**Work required**
Exact copy, no pictures: return only the lines below from the line with "для основных" up to and including the line with "-3cm 皆為正常範圍".

**Material for this task**
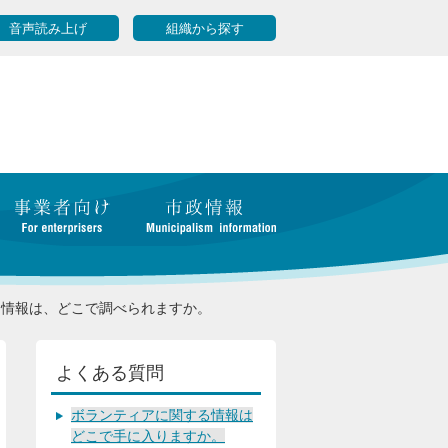
音声読み上げ
組織から探す
る情報は、どこで調べられますか。
よくある質問
ボランティアに関する情報は
どこで手に入りますか。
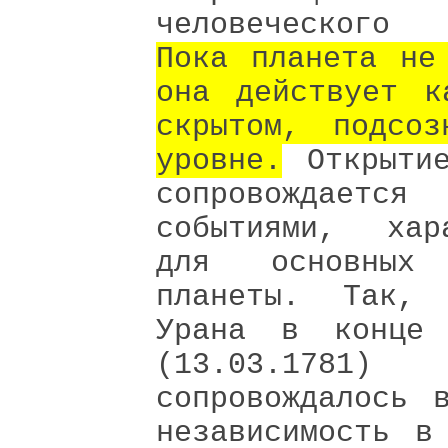
человеческого
Пока планета не
она действует к
скрытом, подсоз
уровне.
Открытие
сопровождается
событиями, хара
для основных 
планеты. Так, 
Урана в конце
(13.03.1781)
сопровождалось 
независимость в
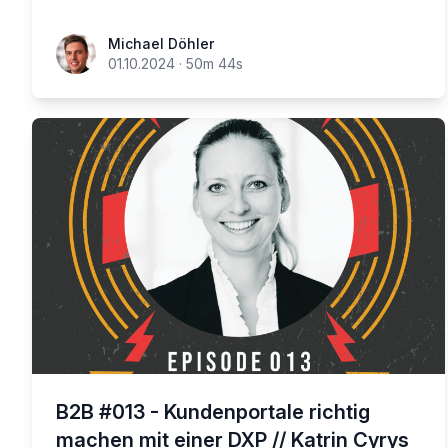
Michael Döhler
01.10.2024
·
50m 44s
B2B #013 - Kundenportale richtig
machen mit einer DXP // Katrin Cyrys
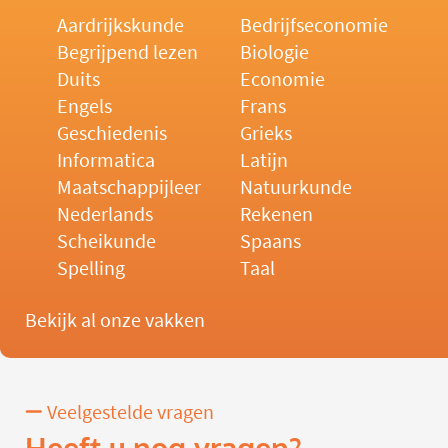
Aardrijkskunde
Bedrijfseconomie
Begrijpend lezen
Biologie
Duits
Economie
Engels
Frans
Geschiedenis
Grieks
Informatica
Latijn
Maatschappijleer
Natuurkunde
Nederlands
Rekenen
Scheikunde
Spaans
Spelling
Taal
Bekijk al onze vakken
Veelgestelde vragen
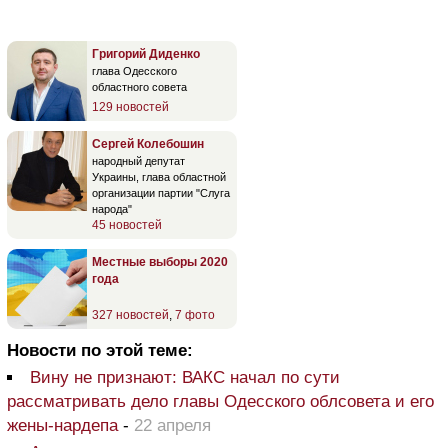
Григорий Диденко
глава Одесского
областного совета
129 новостей
Сергей Колебошин
народный депутат
Украины, глава областной
организации партии "Слуга
народа"
45 новостей
Местные выборы 2020
года
327 новостей
,
7 фото
Новости по этой теме:
Вину не признают: ВАКС начал по сути
рассматривать дело главы Одесского облсовета и его
жены-нардепа
-
22 апреля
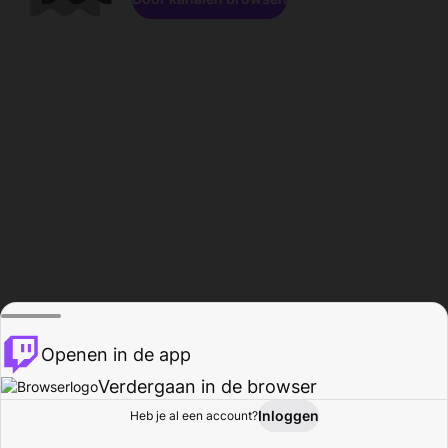
Openen in de app
Verdergaan in de browser
Inloggen
Heb je al een account?
Startpagina
Bladeren
Activiteiten
Profiel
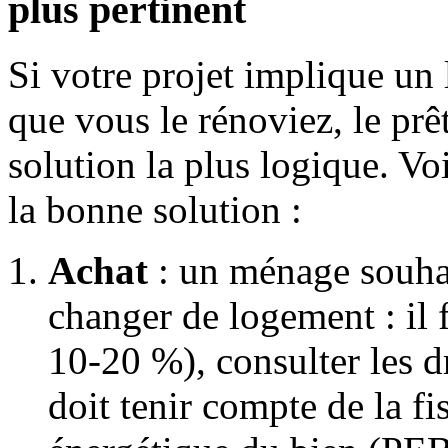
plus pertinent
Si votre projet implique un
que vous le rénoviez, le prê
solution la plus logique. Vo
la bonne solution :
Achat
: un ménage souhai
changer de logement : il 
10-20 %), consulter les d
doit tenir compte de la fi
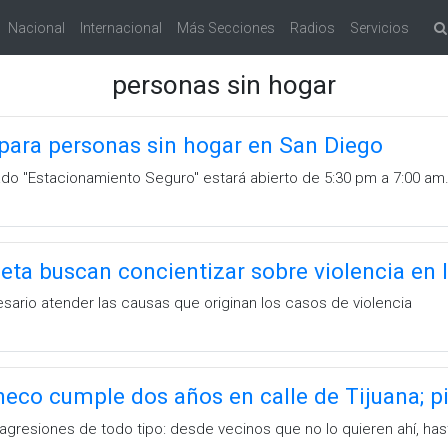
Nacional
Internacional
Más Secciones
Radios
Servicios
personas sin hogar
o para personas sin hogar en San Diego
o "Estacionamiento Seguro" estará abierto de 5:30 pm a 7:00 am
eta buscan concientizar sobre violencia en 
ario atender las causas que originan los casos de violencia
eco cumple dos años en calle de Tijuana; pi
o agresiones de todo tipo: desde vecinos que no lo quieren ahí, has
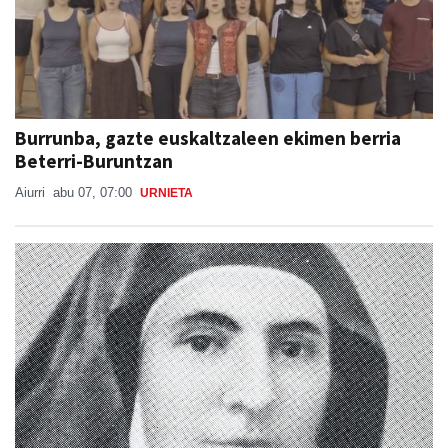
Burrunba, gazte euskaltzaleen ekimen berria
Beterri-Buruntzan
Aiurri
abu 07, 07:00
URNIETA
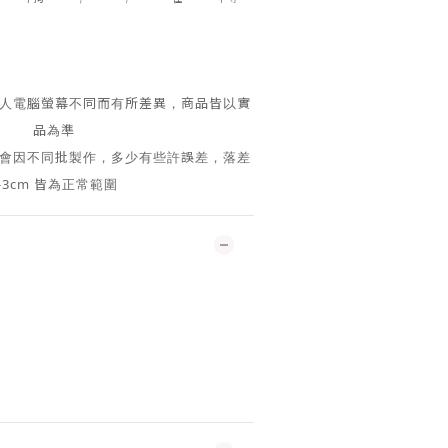
個人電腦螢幕不同而有所差異，商品皆以實
品為準
色會因不同批製作，多少有些許誤差，落差
-3cm 皆為正常範圍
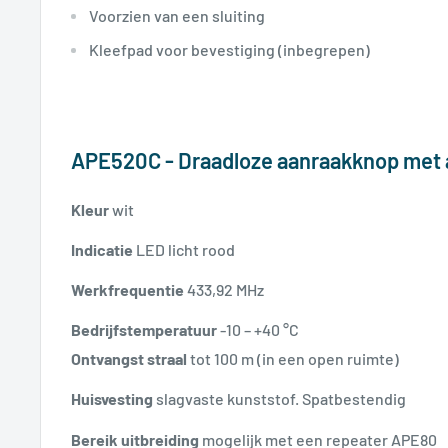
Voorzien van een sluiting
Kleefpad voor bevestiging (inbegrepen)
APE520C - Draadloze aanraakknop met 
Kleur
wit
Indicatie
LED licht rood
Werkfrequentie
433,92 MHz
Bedrijfstemperatuur
-10 – +40 °C
Ontvangst straal
tot 100 m (in een open ruimte)
Huisvesting
slagvaste kunststof. Spatbestendig
B
ereik
uitbreiding
mogelijk met een repeater APE80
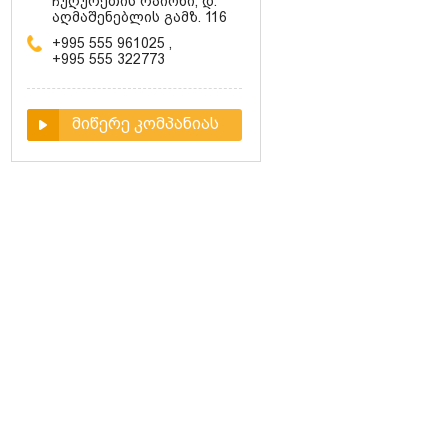
ჩუღურეთის რაიონი, დ.
აღმაშენებლის გამზ. 116
+995 555 961025
,
+995 555 322773
მიწერე კომპანიას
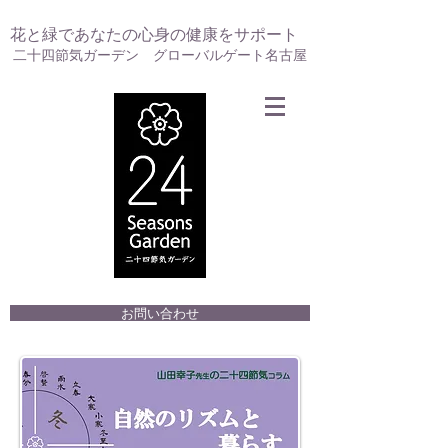
花と緑であなたの心身の健康をサポート
二十四節気ガーデン グローバルゲート名古屋
お問い合わせ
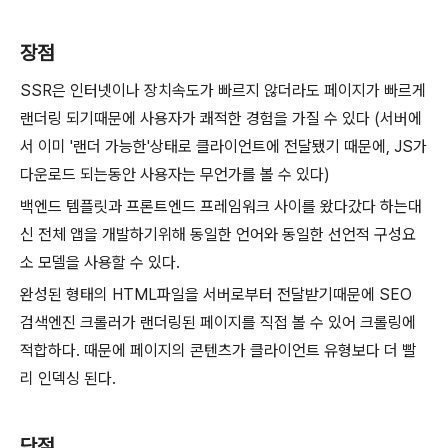
장점
SSR은 인터넷이나 장치속도가 빠르지 않더라도 페이지가 빠르게
랜더링 되기때문에 사용자가 쾌적한 경험을 가질 수 있다 (서버에
서 이미 '랜더 가능한'상태로 클라이언트에 전달됐기 때문에, JS가
다운로드 되는동안 사용자는 무언가를 볼 수 있다)
백엔드 템플릿과 프론트엔드 프레임워크 사이를 왔다갔다 하는대
신 전체 앱을 개발하기위해 동일한 언어와 동일한 선언적 구성요
소 모델을 사용할 수 있다.
완성된 형태의 HTML파일을 서버로부터 전달받기때문에 SEO
검색엔진 크롤러가 랜더링된 페이지를 직접 볼 수 있어 크롤링에
적합하다. 때문에
페이지의 콘텐츠가 클라이언트 유형보다 더 빨
리 인덱싱 된다.
단점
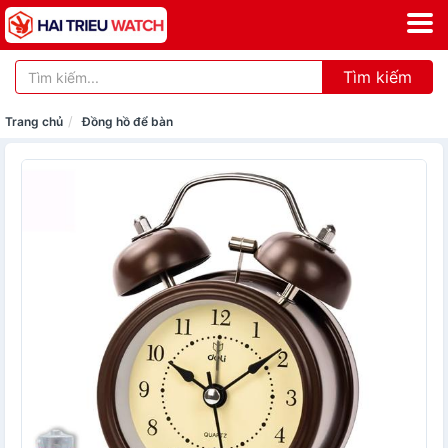
Tìm kiếm
Trang chủ
Đồng hồ để bàn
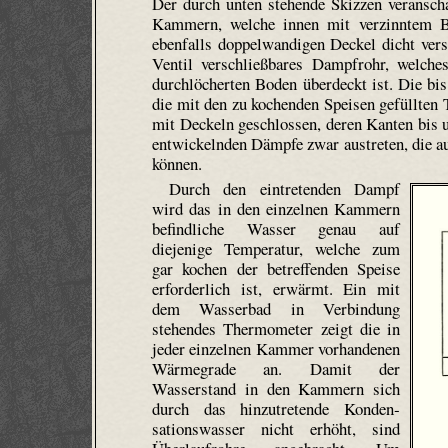
Der durch unten stehende Skizzen veransch
Kammern, welche innen mit verzinntem B
ebenfalls doppelwandigen Deckel dicht ve
Ventil verschließbares Dampfrohr, welch
durchlöcherten Boden überdeckt ist. Die 
die mit den zu kochenden Speisen gefüllten 
mit Deckeln geschlossen, deren Kanten bis u
entwickelnden Dämpfe zwar austreten, die a
können.
Durch den eintretenden Dampf
wird das in den einzelnen Kammern
befindliche Wasser genau auf
diejenige Temperatur, welche zum
gar kochen der betreffenden Speise
erforderlich ist, erwärmt. Ein mit
dem Wasserbad in Verbindung
stehendes Thermometer zeigt die in
jeder einzelnen Kammer vorhandenen
Wärmegrade an. Damit der
Wasserstand in den Kammern sich
durch das hinzutretende Konden­
sations­wasser nicht erhöht, sind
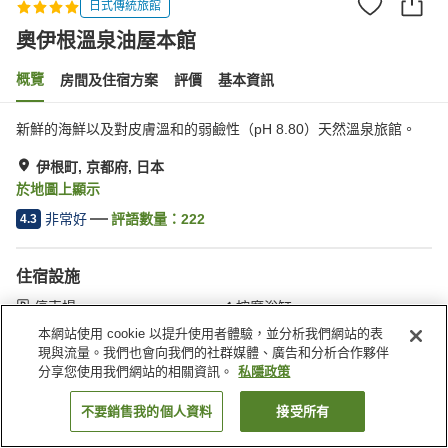
日式傳統旅館
奧伊根溫泉油屋本館
概覽
房間及住宿方案
評價
基本資訊
新鮮的海鮮以及對皮膚溫和的弱鹼性（pH 8.80）天然溫泉旅館。
伊根町, 京都府, 日本
於地圖上顯示
非常好
評語數量：
222
4.3
住宿設施
停車場
按摩浴缸
桑拿
水療/美容院
本網站使用 cookie 以提升使用者體驗，並分析我們網站的表
現與流量。我們也會向我們的社群媒體、廣告和分析合作夥伴
分享您使用我們網站的相關資訊。
私隱政策
主頁
日本
京都府
伊根町
奧伊根溫泉油屋本館
不要銷售我的個人資料
接受所有
找客房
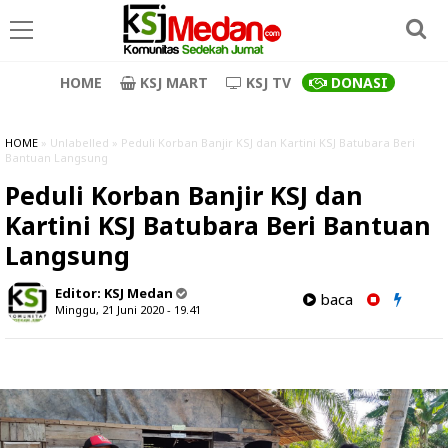
HOME
KSJ MART
KSJ TV
DONASI
HOME
» Unlabelled » Peduli Korban Banjir KSJ dan Kartini KSJ Batubara Beri
Bantuan Langsung
Peduli Korban Banjir KSJ dan
Kartini KSJ Batubara Beri Bantuan
Langsung
Editor:
KSJ Medan
baca
Minggu, 21 Juni 2020 - 19.41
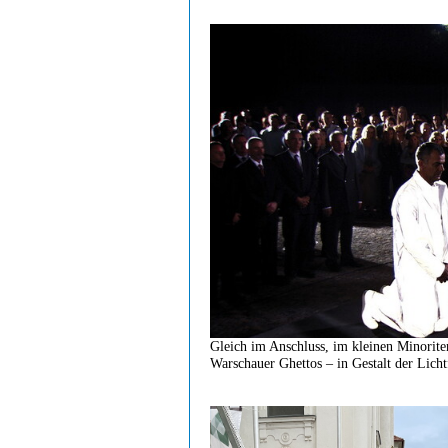
Gleich im Anschluss, im kleinen Minorite
Warschauer Ghettos – in Gestalt der Licht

**Exercise solution**
для основных 
планеты. Так, 
Урана в конце
(13.03.1781)
сопровождалось 
независимость в
Michael Döhler
01.10.2024
·
50m 44s
B2B #013 - Kundenportale richtig
machen mit einer DXP // Katrin Cyrys
Aardrijkskunde
Bedrijfseconomie
Begrijpend lezen
Biologie
Duits
Economie
Engels
Frans
Geschiedenis
Grieks
Informatica
Latijn
Maatschappijleer
Natuurkunde
Nederlands
Rekenen
Scheikunde
Spaans
Spelling
Taal
Bekijk al onze vakken
Veelgestelde vragen
Григорий Диденко
глава Одесского
областного совета
129 новостей
Сергей Колебошин
народный депутат
Украины, глава областной
организации партии "Слуга
народа"
45 новостей
Местные выборы 2020
года
327 новостей
,
7 фото
Новости по этой теме:
Вину не признают: ВАКС начал по сути
рассматривать дело главы Одесского облсовета и его
жены-нардепа
-
22 апреля
Openen in de app
Verdergaan in de browser
Inloggen
Heb je al een account?
Startpagina
Bladeren
Activiteiten
Profiel
plus pertinent
Si votre projet implique un
que vous le rénoviez, le prê
solution la plus logique. Vo
la bonne solution :
Achat
: un ménage souhai
changer de logement : il 
10-20 %), consulter les d
doit tenir compte de la fi
Nacional
Internacional
Más Secciones
Radios
Servicios
personas sin hogar
o para personas sin hogar en San Diego
o "Estacionamiento Seguro" estará abierto de 5:30 pm a 7:00 am
eta buscan concientizar sobre violencia en 
ario atender las causas que originan los casos de violencia
eco cumple dos años en calle de Tijuana; pi
o agresiones de todo tipo: desde vecinos que no lo quieren ahí, has
Burrunba, gazte euskaltzaleen ekimen berria
Beterri-Buruntzan
Aiurri
abu 07, 07:00
URNIETA
個人電腦螢幕不同而有所差異，商品皆以實
品為準
色會因不同批製作，多少有些許誤差，落差
-3cm 皆為正常範圍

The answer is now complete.